On the other hand, it does look like the anti-corrigibility results can be overcome by sometimes having strong preferences over intermediate times (i.e. over particular ways the world should go) rather than final-outcomes. This does seem important in terms of alignment solutions. And it takes some steam out of the arguments that go “coherent therefore incorrigible” (or it at least should add some caveats). But this only helps us if we have a lot of control over the preferences&constraints of the agent, and it has a couple of stability properties.
Yeah, it feels like it’s getting at a crux between the “backchaining / coherence theorems / solve-for-the-equilibrium / law thinking” cluster of world models and the “OODA loop / shard theory / interpolate and extrapolate / toolbox thinking” cluster of world models.
Humans do seem to have strong preferences over immediate actions. For example, many people prefer not to lie, even if they think that lying will help them achieve their goals and they are confident that they will not get caught.

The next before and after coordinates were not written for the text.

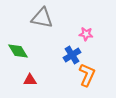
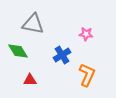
gray triangle: moved 9 px left, 6 px down
blue cross: moved 10 px left
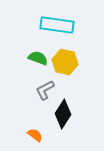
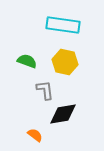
cyan rectangle: moved 6 px right
green semicircle: moved 11 px left, 3 px down
gray L-shape: rotated 110 degrees clockwise
black diamond: rotated 48 degrees clockwise
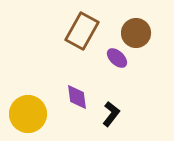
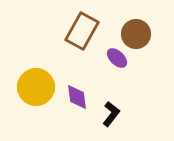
brown circle: moved 1 px down
yellow circle: moved 8 px right, 27 px up
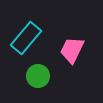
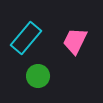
pink trapezoid: moved 3 px right, 9 px up
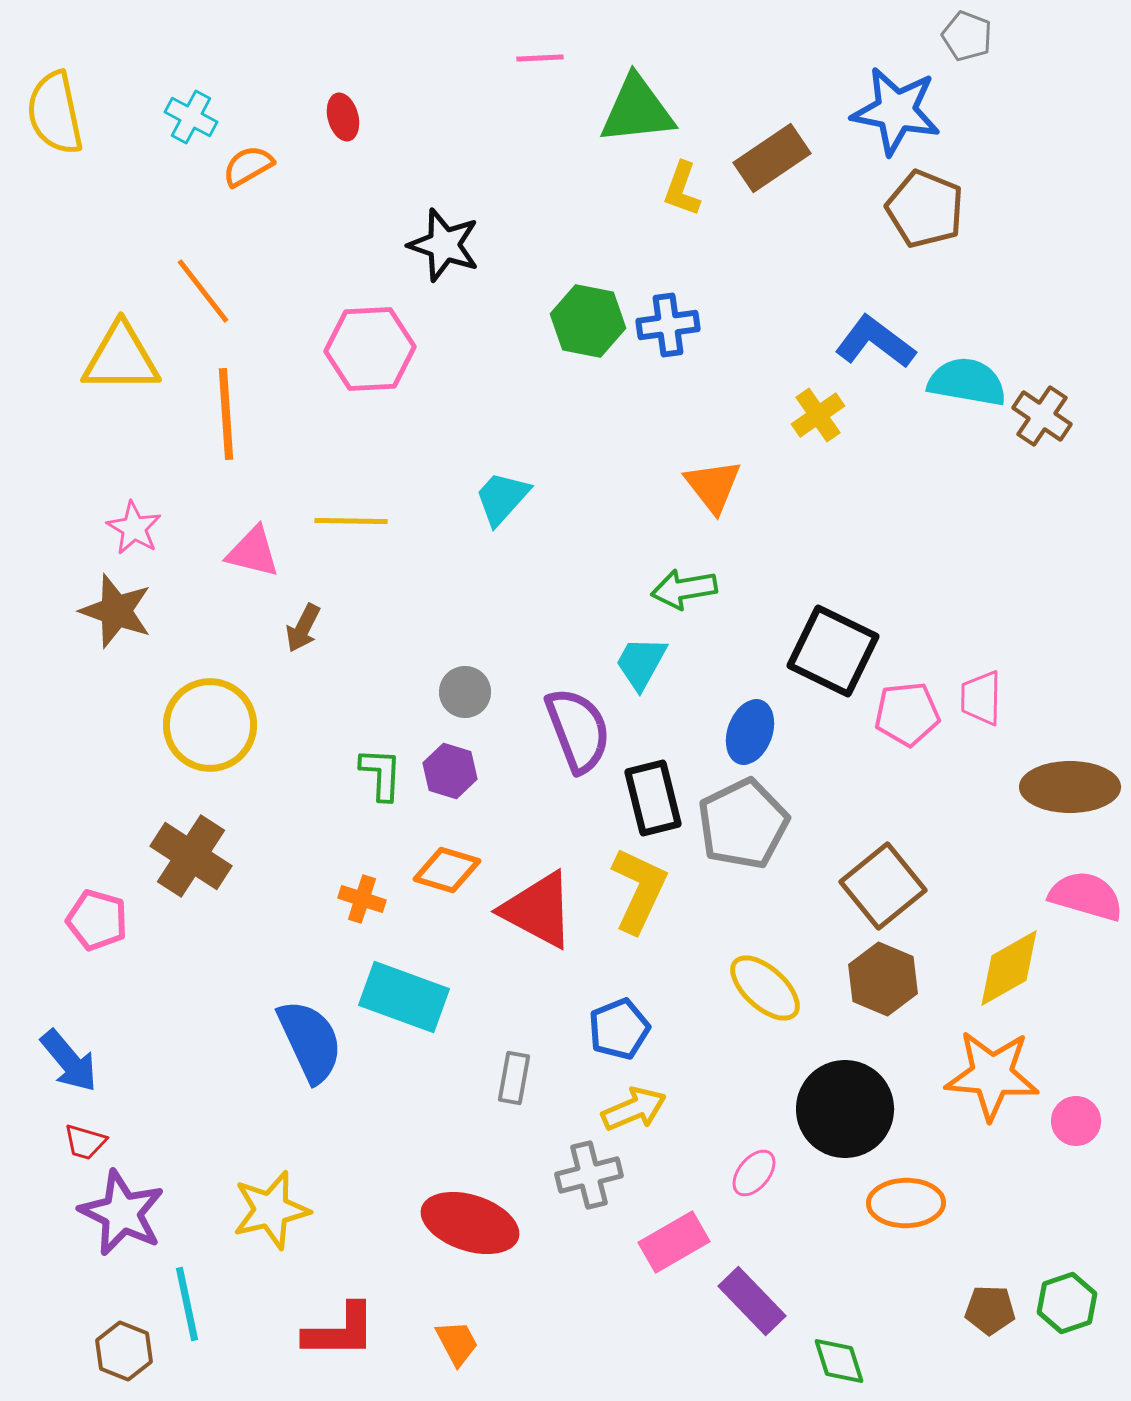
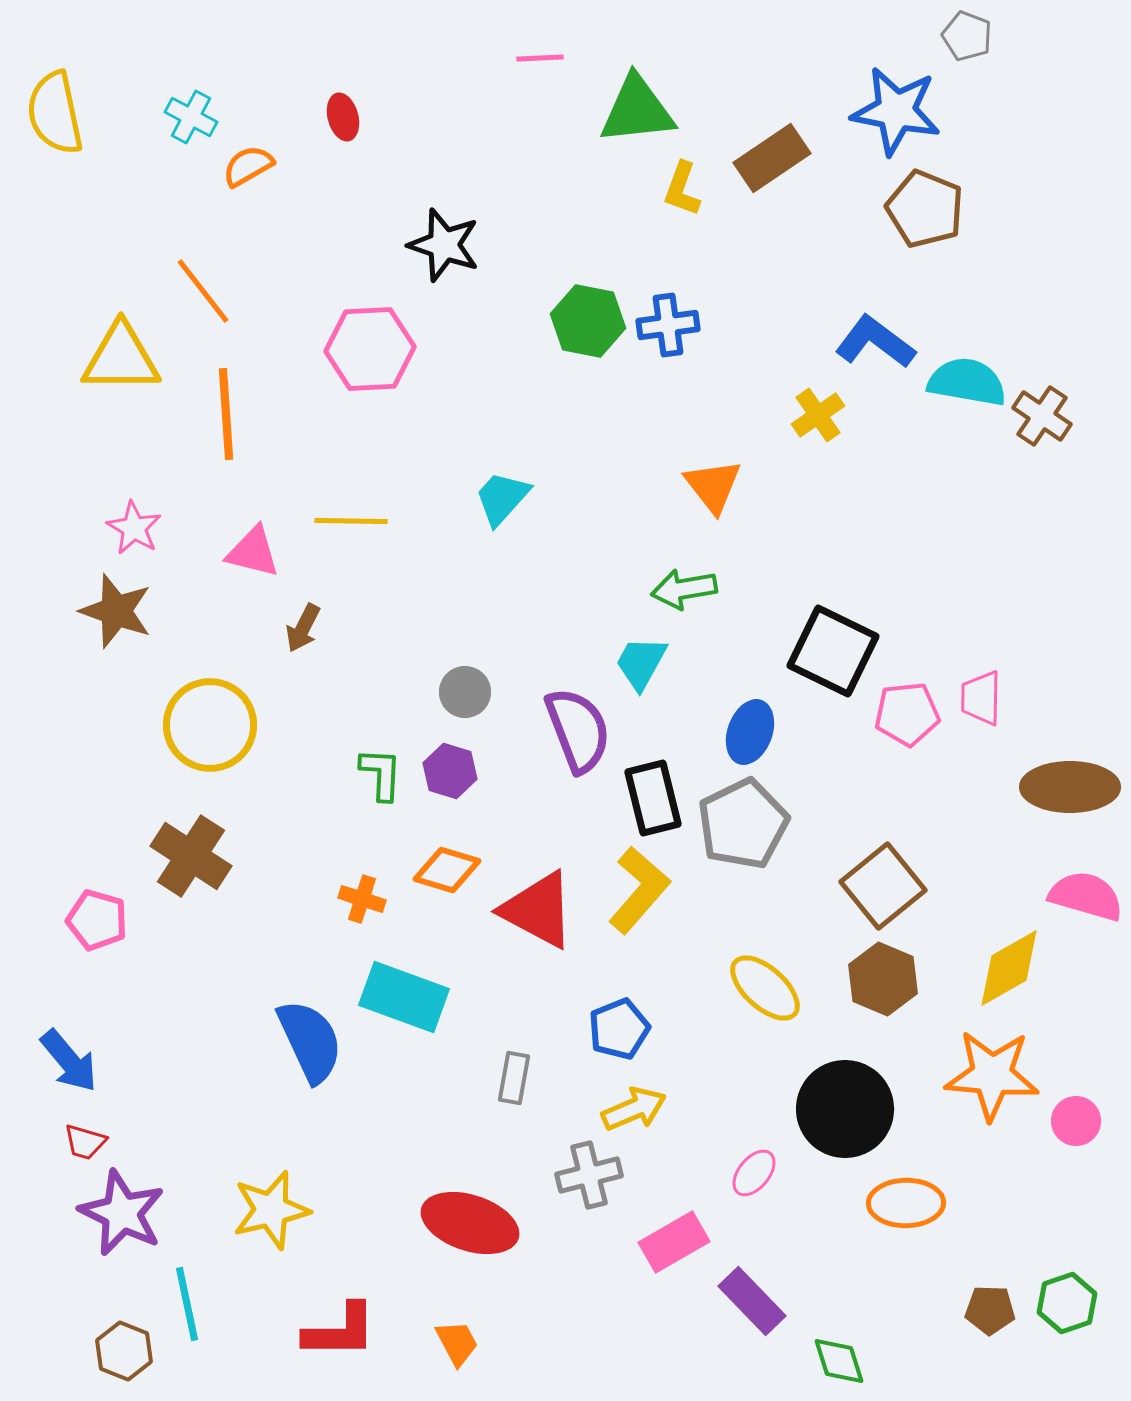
yellow L-shape at (639, 890): rotated 16 degrees clockwise
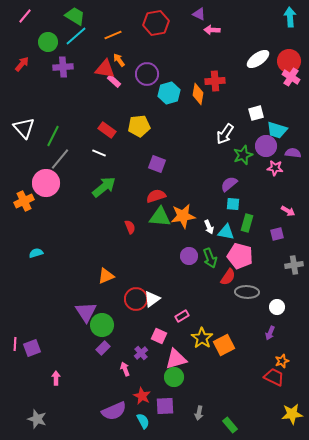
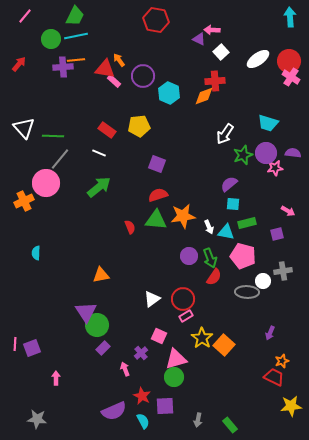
purple triangle at (199, 14): moved 25 px down
green trapezoid at (75, 16): rotated 85 degrees clockwise
red hexagon at (156, 23): moved 3 px up; rotated 20 degrees clockwise
orange line at (113, 35): moved 37 px left, 25 px down; rotated 18 degrees clockwise
cyan line at (76, 36): rotated 30 degrees clockwise
green circle at (48, 42): moved 3 px right, 3 px up
red arrow at (22, 64): moved 3 px left
purple circle at (147, 74): moved 4 px left, 2 px down
cyan hexagon at (169, 93): rotated 20 degrees counterclockwise
orange diamond at (198, 94): moved 6 px right, 2 px down; rotated 60 degrees clockwise
white square at (256, 113): moved 35 px left, 61 px up; rotated 28 degrees counterclockwise
cyan trapezoid at (277, 130): moved 9 px left, 7 px up
green line at (53, 136): rotated 65 degrees clockwise
purple circle at (266, 146): moved 7 px down
pink star at (275, 168): rotated 14 degrees counterclockwise
green arrow at (104, 187): moved 5 px left
red semicircle at (156, 196): moved 2 px right, 1 px up
green triangle at (160, 217): moved 4 px left, 3 px down
green rectangle at (247, 223): rotated 60 degrees clockwise
cyan semicircle at (36, 253): rotated 72 degrees counterclockwise
pink pentagon at (240, 256): moved 3 px right
gray cross at (294, 265): moved 11 px left, 6 px down
orange triangle at (106, 276): moved 5 px left, 1 px up; rotated 12 degrees clockwise
red semicircle at (228, 277): moved 14 px left
red circle at (136, 299): moved 47 px right
white circle at (277, 307): moved 14 px left, 26 px up
pink rectangle at (182, 316): moved 4 px right
green circle at (102, 325): moved 5 px left
orange square at (224, 345): rotated 20 degrees counterclockwise
gray arrow at (199, 413): moved 1 px left, 7 px down
yellow star at (292, 414): moved 1 px left, 8 px up
gray star at (37, 419): rotated 12 degrees counterclockwise
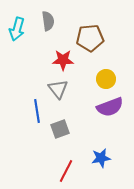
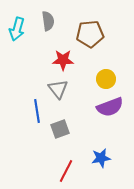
brown pentagon: moved 4 px up
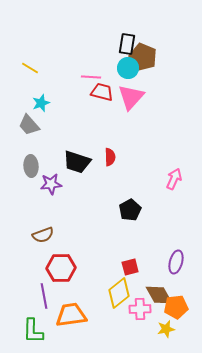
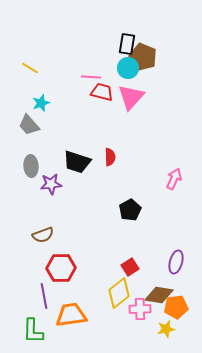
red square: rotated 18 degrees counterclockwise
brown diamond: rotated 52 degrees counterclockwise
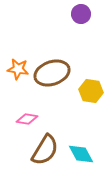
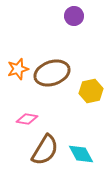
purple circle: moved 7 px left, 2 px down
orange star: rotated 25 degrees counterclockwise
yellow hexagon: rotated 20 degrees counterclockwise
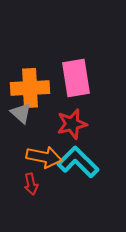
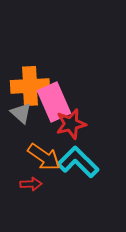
pink rectangle: moved 22 px left, 24 px down; rotated 15 degrees counterclockwise
orange cross: moved 2 px up
red star: moved 1 px left
orange arrow: rotated 24 degrees clockwise
red arrow: rotated 80 degrees counterclockwise
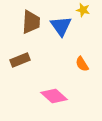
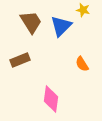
brown trapezoid: rotated 35 degrees counterclockwise
blue triangle: rotated 20 degrees clockwise
pink diamond: moved 3 px left, 3 px down; rotated 56 degrees clockwise
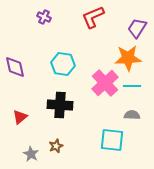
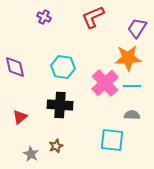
cyan hexagon: moved 3 px down
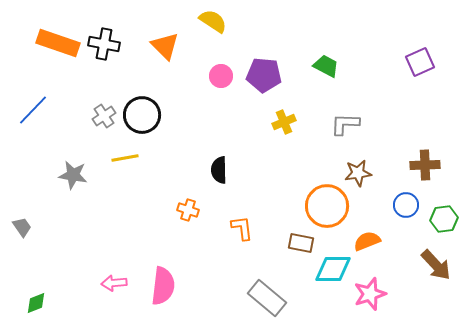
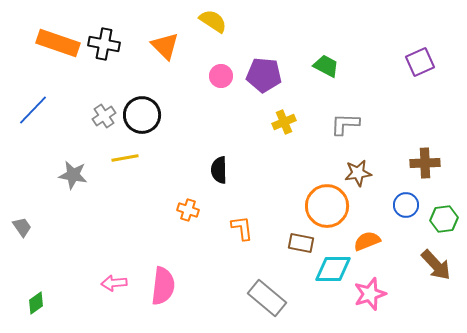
brown cross: moved 2 px up
green diamond: rotated 15 degrees counterclockwise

I expect that in multi-agent environments, there is significant pressure towards legibly having these kinds of strong preferences over immediate actions. As such, I expect that that structure of thing will show up in future intelligent agents, rather than being a human-specific anomaly.
I expect that agents which predictably behave in the way EY describes as “going hard” (i.e. attempting to achieve their long-term goal at any cost) will find it harder to find other agents who will cooperate with them. It’s not a binary choice between “care about process” and “care about outcomes”—it is possible and common to care about outcomes, and also to care about the process used to achieve those outcomes.
Yeah. Or strong preferences over processes (although I suppose you can frame a preference over process as a preference over there not being any intermediate time where the agent is actively executing some specific undesired behavior).
It does seem to me that “we have a lot of control over the approaches the agent tends to take” is true and becoming more true over time.
I doubt that systems trained with ML techniques have these properties. But I don’t think e.g. humans or organizations built out of humans + scaffolding have these properties either, and I have a sneaking suspicion that the properties in question are incompatible with competitiveness.